Cowboys fans are as disillusioned as ever regarding a team that is now heading into its 29th year since its last Super Bowl title with only five playoffs win in the interim and no trips to the NFC title title game.

Vice president Stephen Jones said on 105.3 the Fan on Tuesday that he has no regrets about owner Jerry Jones using the term “all in.”

“Everybody has their own definition of what that means, but I’ve never not known us to be all in, nor have I known anyone we compete against not to be all in,” Stephen Jones said.

He added, “We just got to continue to figure out what’s in the best interest of this football team in terms of making it better and giving it the best chance to have success in the playoffs. We understand completely until we go have success in the playoffs. There’s got to be frustration. For three seasons, we’ve won 12 games, which is I think as much as anybody over a three year stretch, but we hadn’t had success in the playoffs. And until that happens, we understand that we’re going to be held accountable and people are going to look and have criticism.”

Much of the criticism right now centers on the lack of spending in free agency by a franchise that is the richest in all of sports, per Forbes Magazine.
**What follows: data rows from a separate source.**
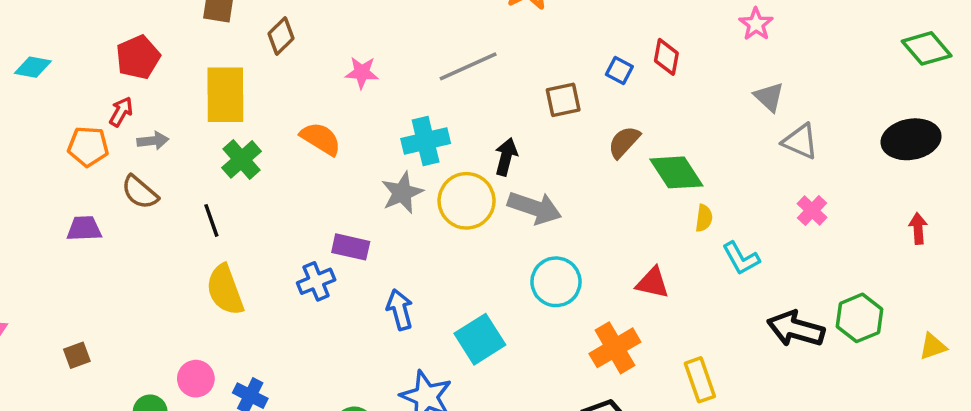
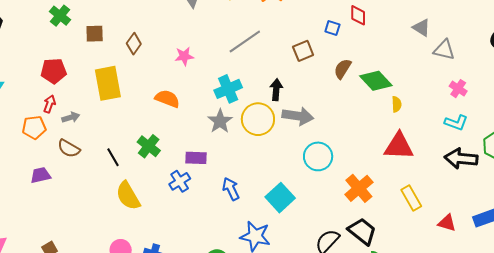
red pentagon: (138, 57) -> (54, 71), turned 30
green cross: (241, 159) -> (149, 146), moved
cyan L-shape: (741, 258) -> (456, 123), moved, turned -30
red triangle: (653, 283) -> (399, 146), moved, size x1.5

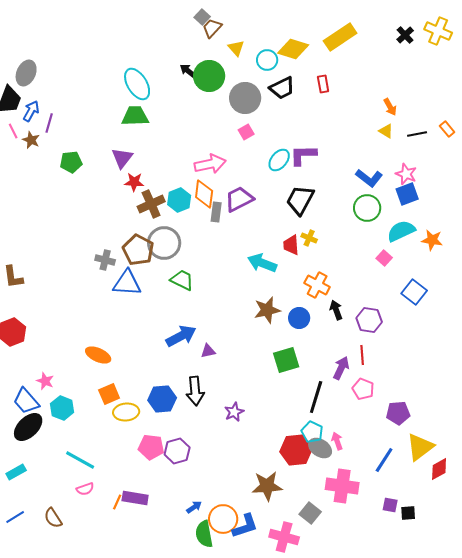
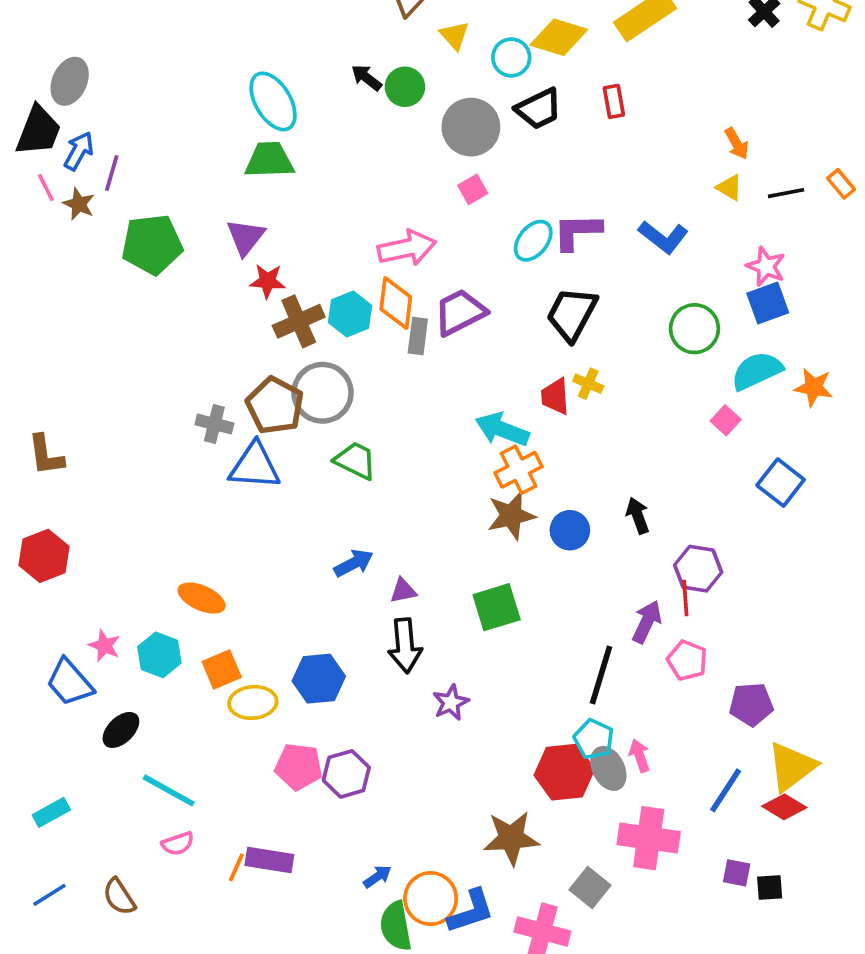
green circle: (209, 76) -> (405, 87), size x0.7
green pentagon: (71, 162) -> (152, 244), size x1.5
blue L-shape: (369, 178) -> (663, 237), moved
orange cross: (317, 285) -> (519, 470), moved, turned 35
purple hexagon: (369, 320) -> (698, 569), moved
blue arrow: (181, 336) -> (354, 563), size x0.7
green square: (286, 360) -> (497, 607), moved
black arrow: (195, 391) -> (405, 646), moved
cyan hexagon: (62, 408) -> (159, 655), moved
black ellipse: (28, 427) -> (121, 730), moved, size x0.7
gray ellipse: (320, 448) -> (608, 768), turned 30
red diamond: (439, 469) -> (784, 807), moved, turned 60

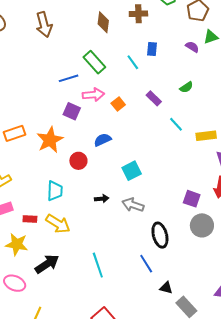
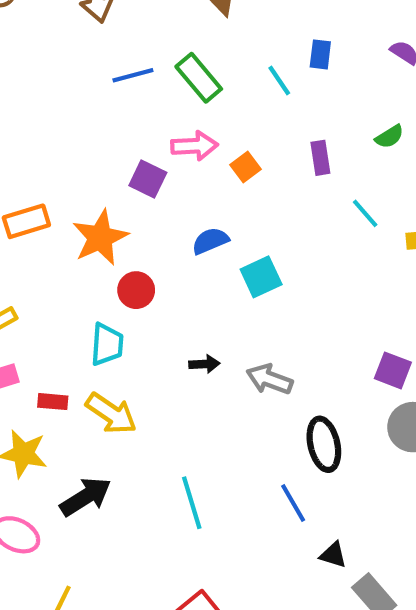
blue line: (69, 78) -> (133, 75), moved
purple rectangle: (154, 98) -> (320, 158), turned 35
red circle: (78, 161) -> (136, 290), moved
cyan square: (132, 171) -> (261, 277), moved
According to, the Cowboys have spent just $12.4 million since beginning of the new league year, a far cry from the second-least spending team in the Los Angeles Chargers at $44.5. The NFC East rival Philadelphia Eagles are No. 1 at $395.4 million.

Stephen Jones said the Cowboys spend to the cap every year. More importantly, he said, the reason the team has not spent as much this offseason is because they are holding money back to sign quarterback Dak Prescott, receiver CeeDee Lamb and edge rusher Micah Parsons to contract extensions.

“We spend max, max money year in and year out,” Stephen Jones said. “All 32 can only spend the same amount of money over a five-year stretch. When we’re all said and done, we max out our salary cap every year. We will have done that. What comes with having a good roster, which we do, we’re also looking towards signing our own guys.

“It doesn’t mean it happens overnight. But when you’re wanting to sign players like Dak (Prescott) and Micah (Parsons) and CeeDee (Lamb), then you have to hold money back if you want to have a realistic chance of signing those guys.”

The problem is the Cowboys have not made any progress on signing Prescott, Parsons and Lamb to extensions.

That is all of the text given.